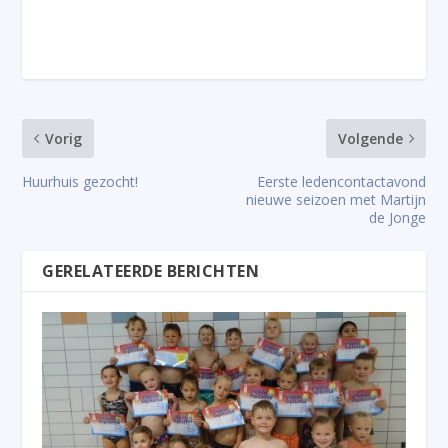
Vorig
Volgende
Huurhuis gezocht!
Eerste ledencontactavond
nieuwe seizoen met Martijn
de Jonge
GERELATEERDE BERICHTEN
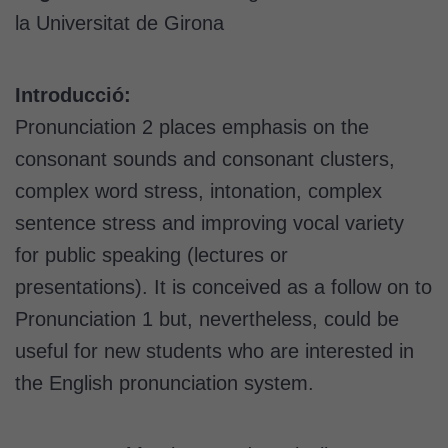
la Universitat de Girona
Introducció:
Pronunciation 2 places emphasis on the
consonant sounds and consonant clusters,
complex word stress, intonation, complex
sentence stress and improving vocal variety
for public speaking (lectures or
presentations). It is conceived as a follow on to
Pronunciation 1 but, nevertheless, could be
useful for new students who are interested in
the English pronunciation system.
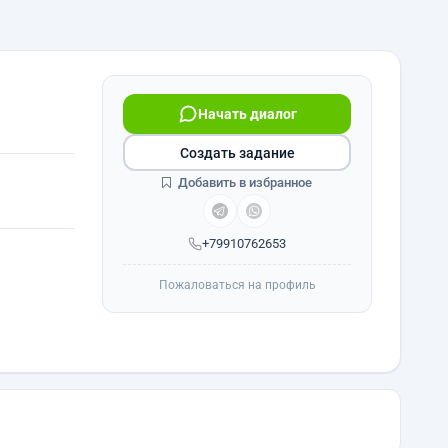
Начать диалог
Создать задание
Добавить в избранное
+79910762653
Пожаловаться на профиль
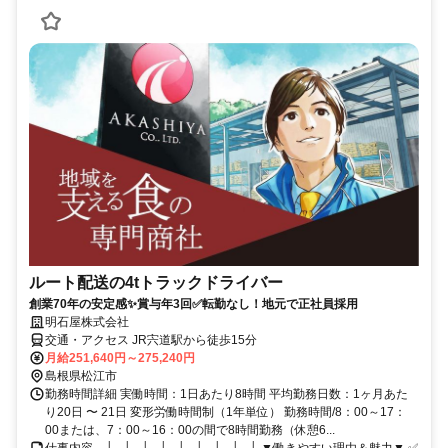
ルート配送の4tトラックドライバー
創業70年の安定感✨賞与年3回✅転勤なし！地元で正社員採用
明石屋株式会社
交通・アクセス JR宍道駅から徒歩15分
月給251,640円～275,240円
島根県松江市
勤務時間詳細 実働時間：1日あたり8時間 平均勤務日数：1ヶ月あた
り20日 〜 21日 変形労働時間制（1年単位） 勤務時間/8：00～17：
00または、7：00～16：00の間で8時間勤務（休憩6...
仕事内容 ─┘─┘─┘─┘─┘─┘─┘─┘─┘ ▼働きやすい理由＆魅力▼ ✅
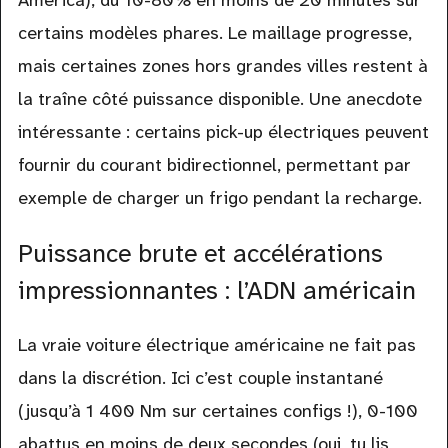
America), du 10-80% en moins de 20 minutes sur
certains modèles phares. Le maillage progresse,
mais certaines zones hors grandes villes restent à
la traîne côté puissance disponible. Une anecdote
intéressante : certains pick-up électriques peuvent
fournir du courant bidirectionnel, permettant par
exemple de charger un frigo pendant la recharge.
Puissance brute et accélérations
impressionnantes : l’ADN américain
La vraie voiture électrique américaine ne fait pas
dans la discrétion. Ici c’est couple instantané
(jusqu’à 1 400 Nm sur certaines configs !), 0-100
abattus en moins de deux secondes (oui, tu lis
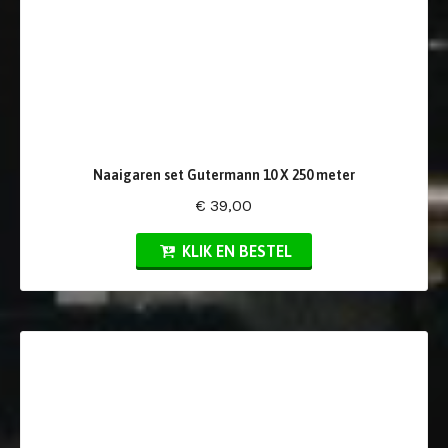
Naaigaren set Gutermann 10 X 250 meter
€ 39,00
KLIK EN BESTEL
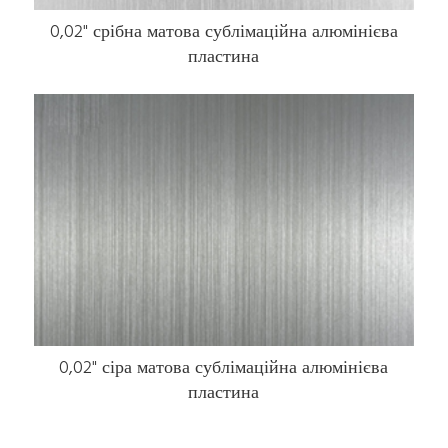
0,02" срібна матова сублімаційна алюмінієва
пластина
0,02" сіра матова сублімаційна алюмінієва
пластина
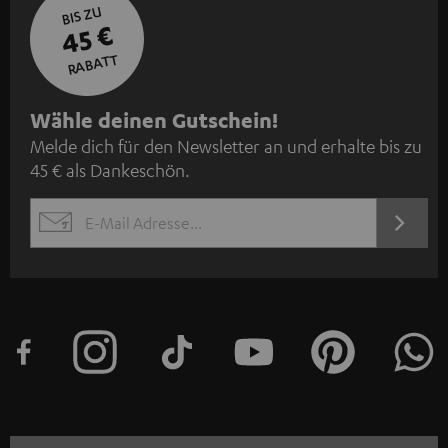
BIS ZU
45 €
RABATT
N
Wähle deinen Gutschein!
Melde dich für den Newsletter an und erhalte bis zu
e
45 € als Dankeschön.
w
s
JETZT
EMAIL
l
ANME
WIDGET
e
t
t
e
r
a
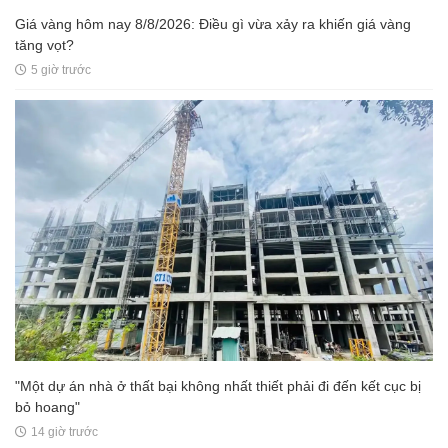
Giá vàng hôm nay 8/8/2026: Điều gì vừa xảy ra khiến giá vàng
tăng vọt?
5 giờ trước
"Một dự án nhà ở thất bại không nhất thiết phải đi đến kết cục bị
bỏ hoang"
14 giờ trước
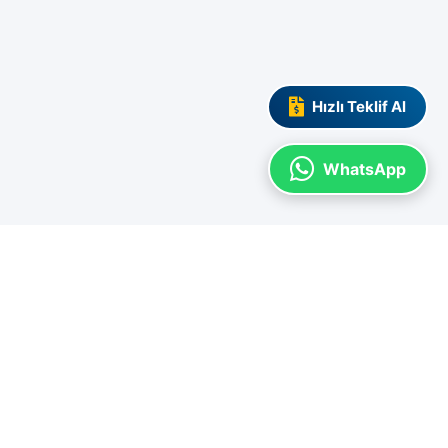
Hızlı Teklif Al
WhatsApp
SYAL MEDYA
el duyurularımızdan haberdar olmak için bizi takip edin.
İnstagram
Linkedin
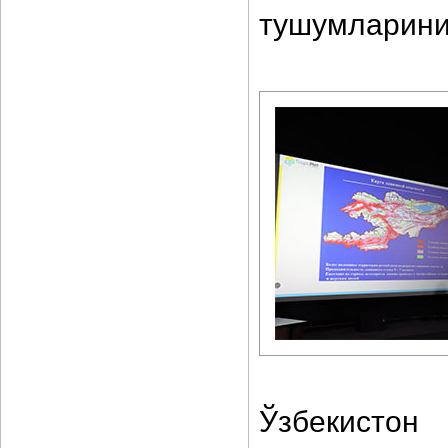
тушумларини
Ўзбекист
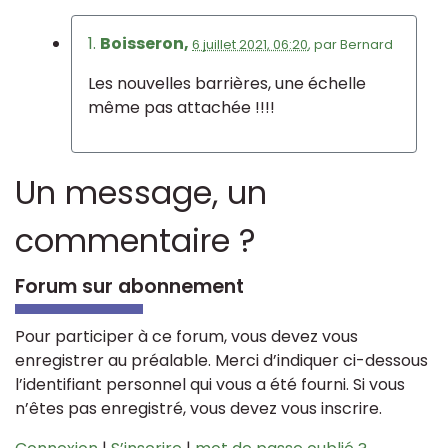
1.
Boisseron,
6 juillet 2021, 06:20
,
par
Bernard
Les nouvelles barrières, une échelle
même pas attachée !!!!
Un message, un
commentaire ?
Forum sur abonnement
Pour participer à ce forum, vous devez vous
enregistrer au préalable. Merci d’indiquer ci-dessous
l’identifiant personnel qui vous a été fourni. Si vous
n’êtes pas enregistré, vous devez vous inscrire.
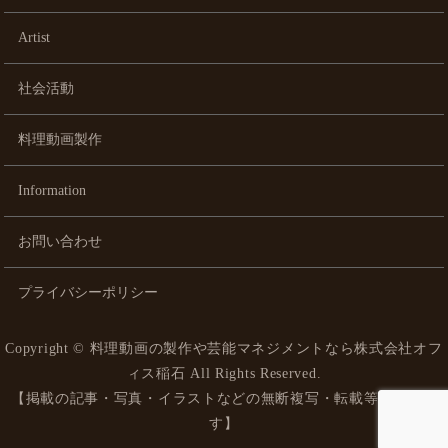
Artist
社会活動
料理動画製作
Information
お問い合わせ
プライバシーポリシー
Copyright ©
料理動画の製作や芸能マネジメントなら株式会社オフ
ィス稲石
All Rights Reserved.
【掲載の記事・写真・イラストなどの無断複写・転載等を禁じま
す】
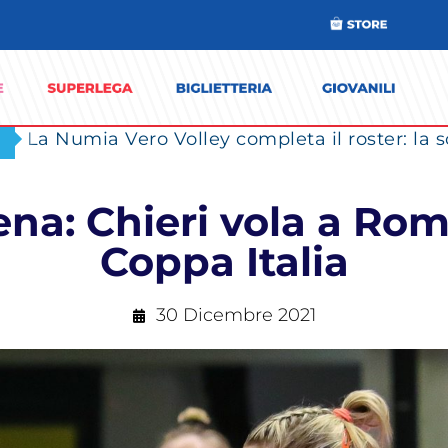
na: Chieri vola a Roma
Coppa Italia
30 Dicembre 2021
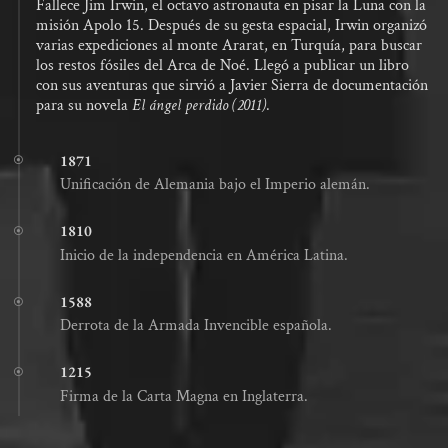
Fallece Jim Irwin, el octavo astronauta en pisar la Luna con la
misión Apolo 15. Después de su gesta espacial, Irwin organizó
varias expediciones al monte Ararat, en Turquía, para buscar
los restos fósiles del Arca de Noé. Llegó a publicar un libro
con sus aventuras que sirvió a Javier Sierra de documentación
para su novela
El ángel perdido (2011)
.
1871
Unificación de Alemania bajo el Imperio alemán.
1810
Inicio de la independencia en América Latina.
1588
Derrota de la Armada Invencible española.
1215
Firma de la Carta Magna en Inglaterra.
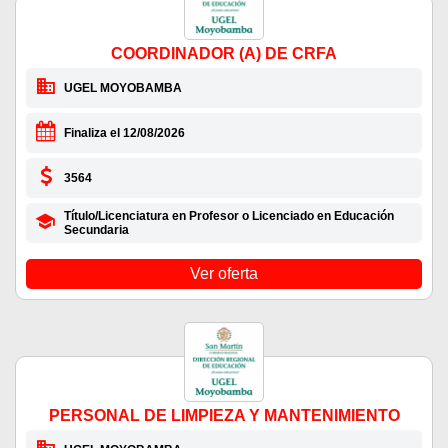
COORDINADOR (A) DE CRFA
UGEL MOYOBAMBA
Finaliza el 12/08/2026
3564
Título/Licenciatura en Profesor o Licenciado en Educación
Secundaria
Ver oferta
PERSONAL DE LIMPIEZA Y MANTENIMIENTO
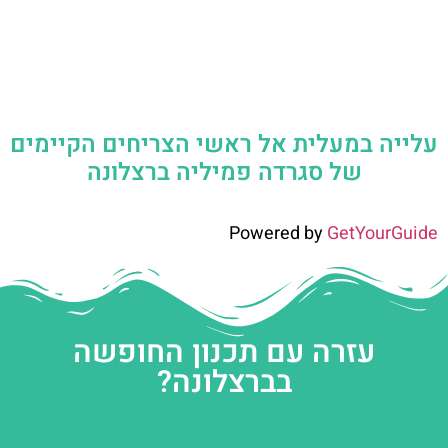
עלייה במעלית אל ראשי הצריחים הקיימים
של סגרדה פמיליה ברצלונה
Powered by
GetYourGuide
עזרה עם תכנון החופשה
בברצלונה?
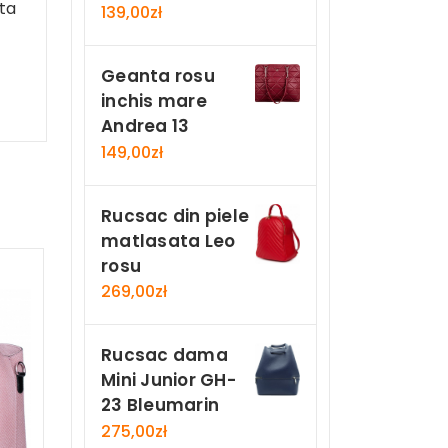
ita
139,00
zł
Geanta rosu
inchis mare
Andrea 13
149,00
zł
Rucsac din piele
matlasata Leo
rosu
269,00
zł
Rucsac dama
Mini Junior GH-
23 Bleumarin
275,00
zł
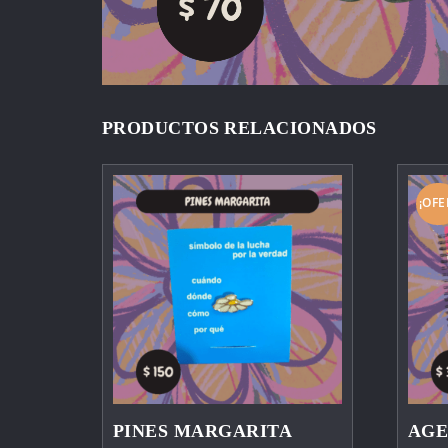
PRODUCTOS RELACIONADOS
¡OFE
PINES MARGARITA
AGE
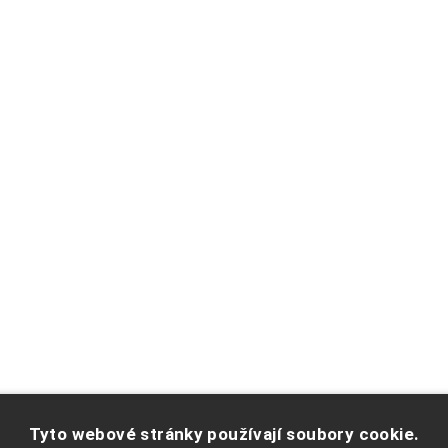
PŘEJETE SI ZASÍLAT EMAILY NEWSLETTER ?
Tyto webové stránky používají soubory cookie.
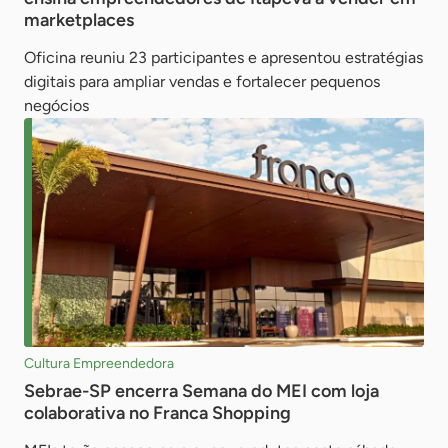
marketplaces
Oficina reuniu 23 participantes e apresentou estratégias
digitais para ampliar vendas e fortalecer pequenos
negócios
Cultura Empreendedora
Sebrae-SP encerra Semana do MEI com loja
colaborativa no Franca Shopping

═══

What is being asked:
Would you return the records exactly, keeping out every picture?

Response:
Vorig
Volgende
Huurhuis gezocht!
Eerste ledencontactavond
nieuwe seizoen met Martijn
de Jonge
GERELATEERDE BERICHTEN
la Universitat de Girona
Introducció:
Pronunciation 2 places emphasis on the
consonant sounds and consonant clusters,
complex word stress, intonation, complex
sentence stress and improving vocal variety
for public speaking (lectures or
presentations). It is conceived as a follow on to
Pronunciation 1 but, nevertheless, could be
useful for new students who are interested in
the English pronunciation system.
Начать диалог
Создать задание
Добавить в избранное
+79910762653
Пожаловаться на профиль
ルート配送の4tトラックドライバー
創業70年の安定感✨賞与年3回✅転勤なし！地元で正社員採用
明石屋株式会社
交通・アクセス JR宍道駅から徒歩15分
月給251,640円～275,240円
島根県松江市
勤務時間詳細 実働時間：1日あたり8時間 平均勤務日数：1ヶ月あた
り20日 〜 21日 変形労働時間制（1年単位） 勤務時間/8：00～17：
00または、7：00～16：00の間で8時間勤務（休憩6...
仕事内容 ─┘─┘─┘─┘─┘─┘─┘─┘─┘ ▼働きやすい理由＆魅力▼ ✅
America), du 10-80% en moins de 20 minutes sur
certains modèles phares. Le maillage progresse,
mais certaines zones hors grandes villes restent à
la traîne côté puissance disponible. Une anecdote
intéressante : certains pick-up électriques peuvent
fournir du courant bidirectionnel, permettant par
exemple de charger un frigo pendant la recharge.
Puissance brute et accélérations
impressionnantes : l’ADN américain
La vraie voiture électrique américaine ne fait pas
dans la discrétion. Ici c’est couple instantané
(jusqu’à 1 400 Nm sur certaines configs !), 0-100
abattus en moins de deux secondes (oui, tu lis
Naaigaren set Gutermann 10 X 250 meter
€ 39,00
KLIK EN BESTEL
0,02" срібна матова сублімаційна алюмінієва
пластина
0,02" сіра матова сублімаційна алюмінієва
пластина
BIS ZU
45 €
RABATT
N
Wähle deinen Gutschein!
Melde dich für den Newsletter an und erhalte bis zu
e
45 € als Dankeschön.
w
s
JETZT
EMAIL
l
ANME
WIDGET
e
t
t
e
r
a
Giá vàng hôm nay 8/8/2026: Điều gì vừa xảy ra khiến giá vàng
tăng vọt?
5 giờ trước
"Một dự án nhà ở thất bại không nhất thiết phải đi đến kết cục bị
bỏ hoang"
14 giờ trước
Hızlı Teklif Al
WhatsApp
SYAL MEDYA
el duyurularımızdan haberdar olmak için bizi takip edin.
İnstagram
Linkedin
тушумларини
Ўзбекист
1.
Boisseron,
6 juillet 2021, 06:20
,
par
Bernard
Les nouvelles barrières, une échelle
même pas attachée !!!!
Un message, un
commentaire ?
Forum sur abonnement
Pour participer à ce forum, vous devez vous
enregistrer au préalable. Merci d’indiquer ci-dessous
l’identifiant personnel qui vous a été fourni. Si vous
n’êtes pas enregistré, vous devez vous inscrire.
Artist
社会活動
料理動画製作
Information
お問い合わせ
プライバシーポリシー
Copyright ©
料理動画の製作や芸能マネジメントなら株式会社オフ
ィス稲石
All Rights Reserved.
【掲載の記事・写真・イラストなどの無断複写・転載等を禁じま
す】
na: Chieri vola a Roma
Coppa Italia
30 Dicembre 2021
Fallece Jim Irwin, el octavo astronauta en pisar la Luna con la
misión Apolo 15. Después de su gesta espacial, Irwin organizó
varias expediciones al monte Ararat, en Turquía, para buscar
los restos fósiles del Arca de Noé. Llegó a publicar un libro
con sus aventuras que sirvió a Javier Sierra de documentación
para su novela
El ángel perdido (2011)
.
1871
Unificación de Alemania bajo el Imperio alemán.
1810
Inicio de la independencia en América Latina.
1588
Derrota de la Armada Invencible española.
1215
Firma de la Carta Magna en Inglaterra.
COORDINADOR (A) DE CRFA
UGEL MOYOBAMBA
Finaliza el 12/08/2026
3564
Título/Licenciatura en Profesor o Licenciado en Educación
Secundaria
Ver oferta
PERSONAL DE LIMPIEZA Y MANTENIMIENTO
עלייה במעלית אל ראשי הצריחים הקיימים
של סגרדה פמיליה ברצלונה
Powered by
GetYourGuide
עזרה עם תכנון החופשה
בברצלונה?
ita
139,00
zł
Geanta rosu
inchis mare
Andrea 13
149,00
zł
Rucsac din piele
matlasata Leo
rosu
269,00
zł
Rucsac dama
Mini Junior GH-
23 Bleumarin
275,00
zł
PRODUCTOS RELACIONADOS
¡OFE
PINES MARGARITA
AGE
PŘEJETE SI ZASÍLAT EMAILY NEWSLETTER ?
Tyto webové stránky používají soubory cookie.
marketplaces
Oficina reuniu 23 participantes e apresentou estratégias
digitais para ampliar vendas e fortalecer pequenos
negócios
Cultura Empreendedora
Sebrae-SP encerra Semana do MEI com loja
colaborativa no Franca Shopping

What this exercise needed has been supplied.